Sultan Abdülhamid merhamet sembolü bir padişahtır. Eğer öyle olmasaydı dönemi daha çok kanlı hadiselere gebeydi.
Bir bakıma bu vahameti ustalıkla savmayı başarmıştır. Çocukluğundan itibaren iyi eğitim alan 34.padişah zekâ olarak o dönemin egemen güçlerine karşı çoğu kez galip gelmiştir. Bu bahsettiğim üst akılı hep üretmiştir. Fakat İkinci
Abdülhamid'in iyilik yaptığı insanların çoğu kendisine ihanet etmiştir.
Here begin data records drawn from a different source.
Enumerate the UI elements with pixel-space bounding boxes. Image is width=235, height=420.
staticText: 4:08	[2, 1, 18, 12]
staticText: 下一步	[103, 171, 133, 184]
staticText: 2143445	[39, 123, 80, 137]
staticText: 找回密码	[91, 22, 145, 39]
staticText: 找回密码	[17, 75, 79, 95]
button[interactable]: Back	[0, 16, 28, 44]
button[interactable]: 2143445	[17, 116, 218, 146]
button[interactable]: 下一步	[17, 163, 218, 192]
Bu kadar hainin olduğu bir yerde ayakta
durmak kolay değildir. Eğer dertleri Meşrutiyetse bunun için en çok Abdülhamid uğraşmıştır. Hatta kızı Ayşe Osmanoğlu'na bir gün kendisi şöyle demiştir: "Biliyorsunuz ki ilk Meşrutiyeti ben ilan etmiştim ve daima Meşrutiyet taraftarı olarak kaldım. Lakin biz Japonlar gibi mitlet-i vahide değiliz. Muhtelif unsurlardan müteşekkil olan imparatorluğumuzun yıkılma tehlikesi bizi çok korkutmuştu. Bu sebepten bir zaman için kaldırılmaya lüzum
görüldü. Kızım millet bugün eskisi kadar cahil değildir. Oldukça terakki etmiştir. Mektepler açılmış zabitler yetişmiş meşrutiyeti idrak edecek hale gelmiştir. Gazeteler ne kadar aleyhimizde bulunurlarsa bulunsunlar inşallah meşrutiyet idaresini yürütmek azm-ü kararındayım. Her türlü güçlüğe göğüs gereceğim."